What the task requires ▸ Across the material below, how many lines contain the word "randonnée"? Respond with the number only.
== Segment start ==
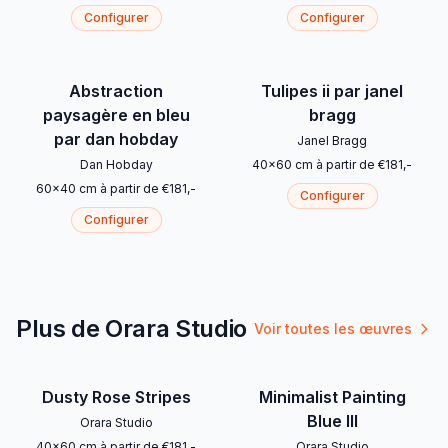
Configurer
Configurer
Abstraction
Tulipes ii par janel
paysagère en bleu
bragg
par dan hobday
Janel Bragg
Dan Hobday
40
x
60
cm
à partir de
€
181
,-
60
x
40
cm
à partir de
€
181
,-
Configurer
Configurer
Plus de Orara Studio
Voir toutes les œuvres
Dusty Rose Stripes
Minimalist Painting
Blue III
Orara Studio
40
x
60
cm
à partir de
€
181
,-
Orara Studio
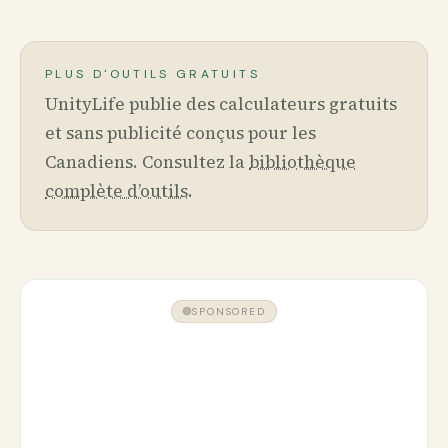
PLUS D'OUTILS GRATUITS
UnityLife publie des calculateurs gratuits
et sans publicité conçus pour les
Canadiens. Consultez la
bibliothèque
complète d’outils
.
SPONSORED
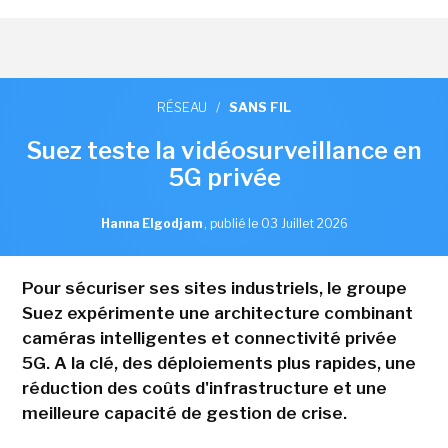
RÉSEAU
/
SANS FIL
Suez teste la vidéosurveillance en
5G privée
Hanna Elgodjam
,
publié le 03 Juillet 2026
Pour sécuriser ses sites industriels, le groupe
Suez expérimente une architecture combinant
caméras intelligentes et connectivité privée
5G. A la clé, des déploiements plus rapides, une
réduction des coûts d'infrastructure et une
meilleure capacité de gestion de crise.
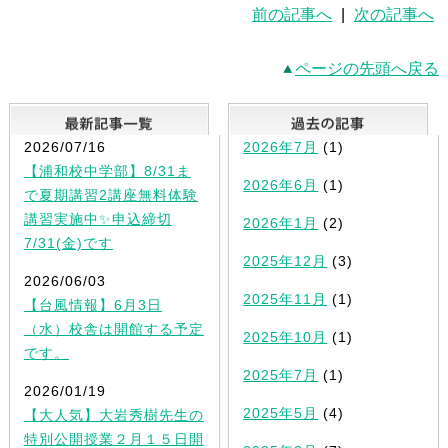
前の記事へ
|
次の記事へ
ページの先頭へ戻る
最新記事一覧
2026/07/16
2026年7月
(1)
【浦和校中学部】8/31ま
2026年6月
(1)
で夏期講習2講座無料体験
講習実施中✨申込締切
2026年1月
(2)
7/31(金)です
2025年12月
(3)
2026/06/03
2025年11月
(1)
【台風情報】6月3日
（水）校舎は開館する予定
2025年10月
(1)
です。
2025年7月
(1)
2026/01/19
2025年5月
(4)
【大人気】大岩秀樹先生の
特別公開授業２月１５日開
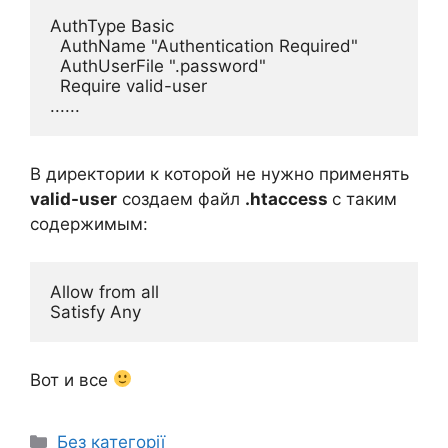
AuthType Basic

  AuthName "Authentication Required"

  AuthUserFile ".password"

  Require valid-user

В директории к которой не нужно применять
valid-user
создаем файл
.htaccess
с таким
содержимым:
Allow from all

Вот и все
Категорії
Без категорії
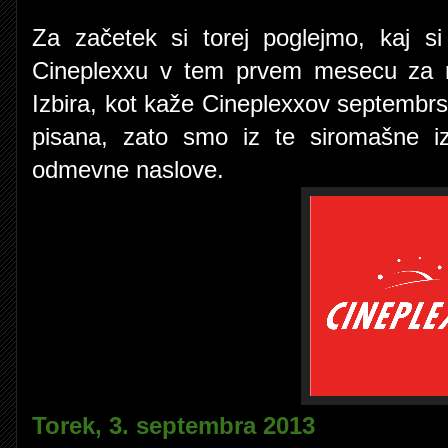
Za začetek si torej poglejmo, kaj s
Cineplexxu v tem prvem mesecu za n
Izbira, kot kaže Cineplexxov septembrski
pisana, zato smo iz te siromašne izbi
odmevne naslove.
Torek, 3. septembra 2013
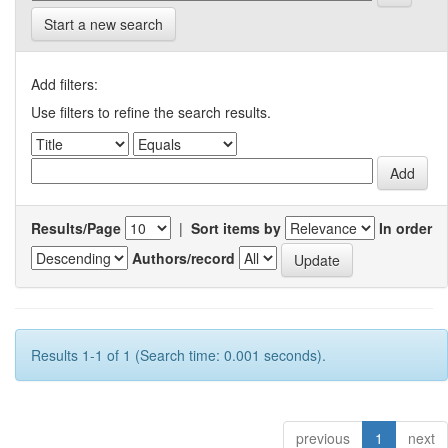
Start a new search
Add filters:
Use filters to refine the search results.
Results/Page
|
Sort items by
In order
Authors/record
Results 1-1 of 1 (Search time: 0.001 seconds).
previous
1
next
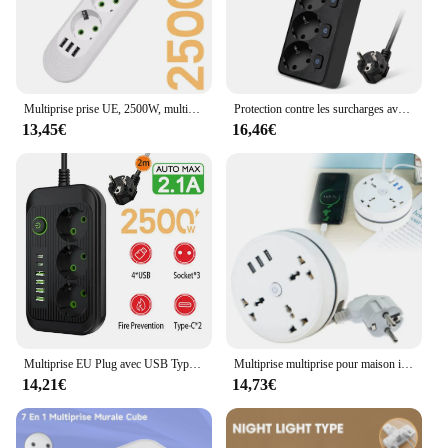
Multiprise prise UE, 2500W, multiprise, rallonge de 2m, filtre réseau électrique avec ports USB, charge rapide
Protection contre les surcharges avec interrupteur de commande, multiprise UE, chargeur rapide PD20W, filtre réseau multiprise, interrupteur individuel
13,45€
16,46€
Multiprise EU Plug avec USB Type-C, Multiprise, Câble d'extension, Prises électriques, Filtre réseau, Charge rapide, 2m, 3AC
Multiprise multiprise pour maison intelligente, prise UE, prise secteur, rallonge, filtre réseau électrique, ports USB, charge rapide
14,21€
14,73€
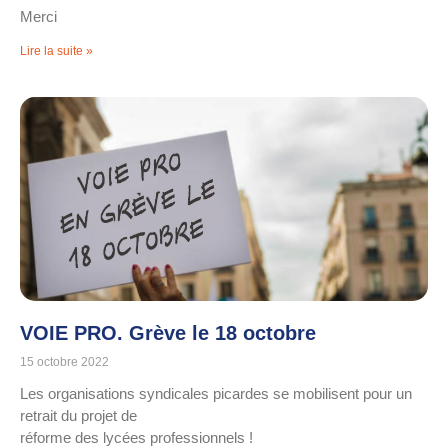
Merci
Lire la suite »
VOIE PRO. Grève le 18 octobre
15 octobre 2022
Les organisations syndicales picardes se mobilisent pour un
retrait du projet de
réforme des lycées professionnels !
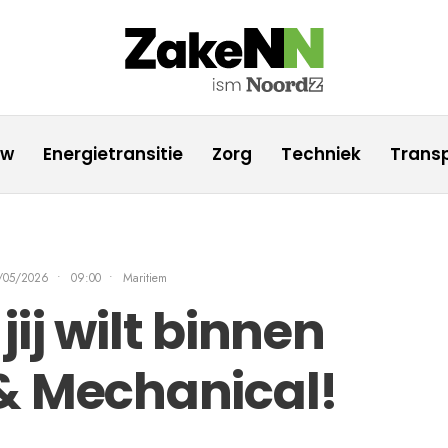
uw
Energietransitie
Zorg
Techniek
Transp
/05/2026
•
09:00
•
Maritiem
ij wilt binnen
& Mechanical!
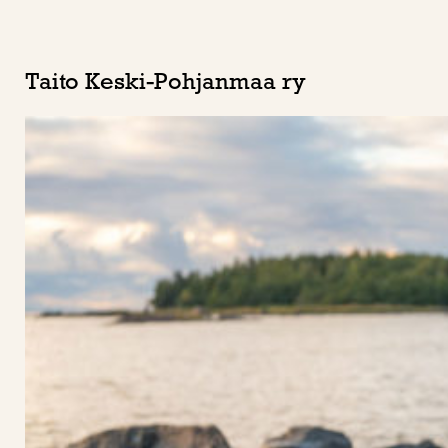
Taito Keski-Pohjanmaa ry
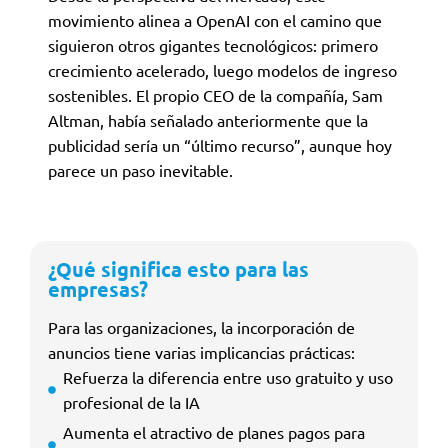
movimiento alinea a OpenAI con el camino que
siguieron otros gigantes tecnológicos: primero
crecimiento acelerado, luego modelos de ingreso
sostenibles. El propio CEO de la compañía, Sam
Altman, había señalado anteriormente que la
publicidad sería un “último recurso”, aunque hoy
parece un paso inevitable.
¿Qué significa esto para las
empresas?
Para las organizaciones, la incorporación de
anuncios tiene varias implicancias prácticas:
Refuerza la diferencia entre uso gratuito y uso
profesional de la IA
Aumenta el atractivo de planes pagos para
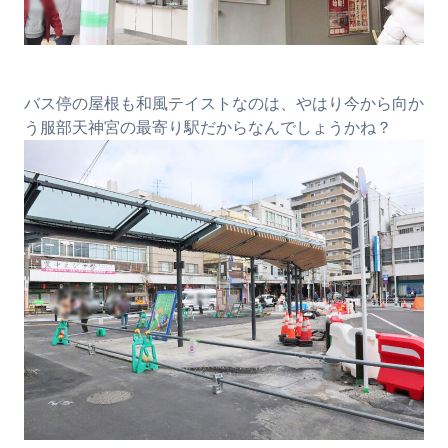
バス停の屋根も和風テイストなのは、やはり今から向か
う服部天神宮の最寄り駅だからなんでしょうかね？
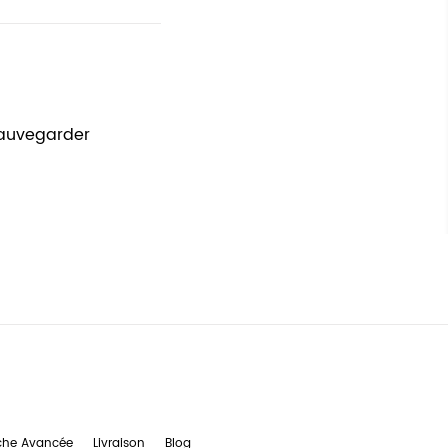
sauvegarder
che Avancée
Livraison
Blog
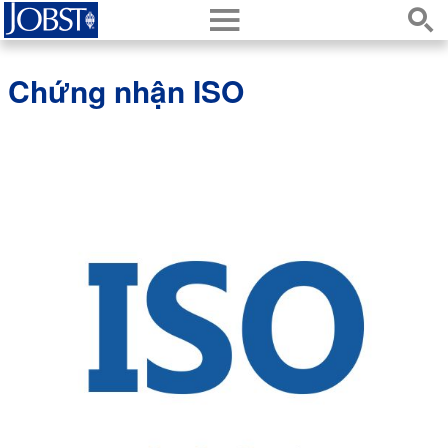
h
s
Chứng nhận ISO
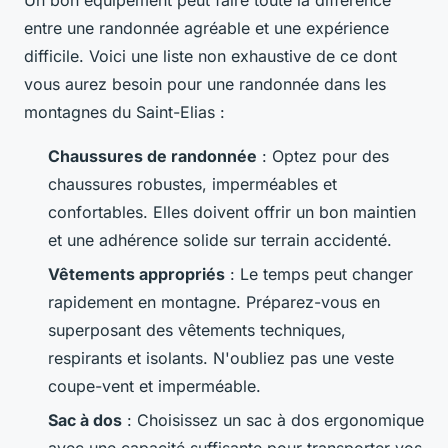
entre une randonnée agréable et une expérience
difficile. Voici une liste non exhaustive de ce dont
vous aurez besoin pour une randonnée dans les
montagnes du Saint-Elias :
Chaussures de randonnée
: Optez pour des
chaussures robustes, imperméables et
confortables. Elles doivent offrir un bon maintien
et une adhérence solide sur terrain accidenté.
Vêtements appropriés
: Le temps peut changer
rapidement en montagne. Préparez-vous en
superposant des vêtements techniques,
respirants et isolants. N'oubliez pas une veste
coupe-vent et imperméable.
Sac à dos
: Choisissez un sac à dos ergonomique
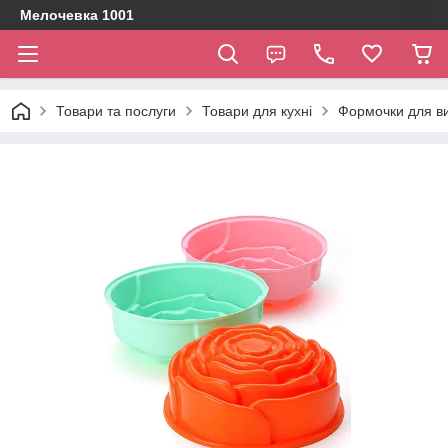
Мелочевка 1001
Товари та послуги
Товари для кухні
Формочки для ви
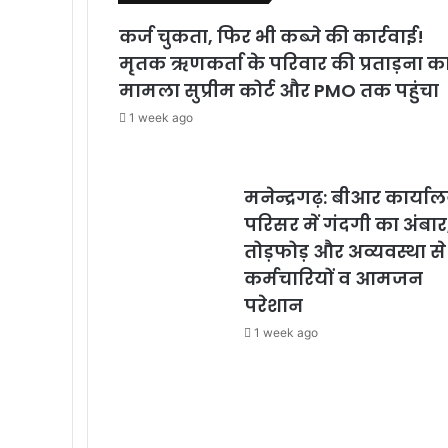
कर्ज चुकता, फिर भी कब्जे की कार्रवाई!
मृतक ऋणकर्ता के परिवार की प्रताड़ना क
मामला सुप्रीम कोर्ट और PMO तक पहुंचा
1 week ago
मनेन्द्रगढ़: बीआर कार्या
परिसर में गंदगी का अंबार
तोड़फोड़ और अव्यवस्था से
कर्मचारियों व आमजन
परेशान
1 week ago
== Segment end ==
Solution to this exercise ▸ 3